Wine Enthusiast Stumbles With 2012 Distiller of the Year
By Richard Thomas
Wine Enthusiast, one of the wine industry’s leading lifestyle magazines, stumbled badly this year by naming Michters Whiskey as its 2012 Distillery of the Year. In so doing, the popular magazine named a company without an actual working still as the leading distiller of not just the whiskey trade, but the entire spirits industry.
Michters Whiskey isn’t a distillery, or at least it isn’t a distillery yet. This is something Wine Enthusiast is well aware of, since in giving Michters the award, they describe the company’s acquisition of the Fort Nelson Building in downtown Louisville earlier this year, which is intended to become the site of the company’s new tourist-oriented micro-distillery.

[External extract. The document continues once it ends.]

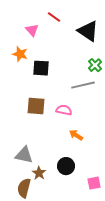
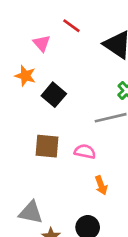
black square: (41, 68) -> (54, 95), turned 36
orange arrow: (76, 135) -> (101, 185), turned -144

In even considering Michters for “Distiller of the Year,” let alone giving them the award, Wine Enthusiast made the sort of stumble that cannot serve any purpose other than undermining their credibility on the subject of spirits.
At the The Whiskey Reviewer, we describe an outfit like Michters using the general term “whiskey-maker.” Scotland, Ireland and the United States are packed with whiskey-making companies who do not actually distill their own product, instead preferring to order their own custom-made spirits from another distillery or to buy and blend the existing wares of several distilleries. Many of these outfits use considerable expertise to produce excellent products, so saying that Michters being Distiller of the Year is a mistake is not a dig at Michters or any other non-distiller.
Instead, it points to the sloppy distinctions and lack of spirits expertise at Wine Enthusiast, as well as at other publications. Wine Enthusiast understands the importance of these distinctions very well, since they apply them in their wine-related awards.
While hardly the worst instance of a publication blundering badly on the subject of whiskey, this case is hardly trivial. If Whisky Advocate or Whisky Magazine were to start dabbling in wine articles and handing out wine awards, and went on to make a hash of terms like “vinter,” “winery,” and “negociant,” I’m sure the wine media establishment would pillory them for it. And justifiably so.
I can see wine guys commenting on port or grappa… you know, the stuff still comes from grapes. But rum? Whiskey? Vodka? Where is the connection?
I’ve always thought wine magazines were out of their depth doing whiskey. It shows in their stupid ratings.
This is what comes from letting wine snobs go on about whiskey. That they would lump rum, vodka, gin, whiskey and whatever together is a douchey thing to do, then this? I’ll never take their ratings seriously again.
I had never thought of that before. Usually when I read about Michter’s, people give Michter’s crap for this. I think you’re right. Wine Enthusiast made the mistake, not Michter’s, so it’s the magazine’s bad.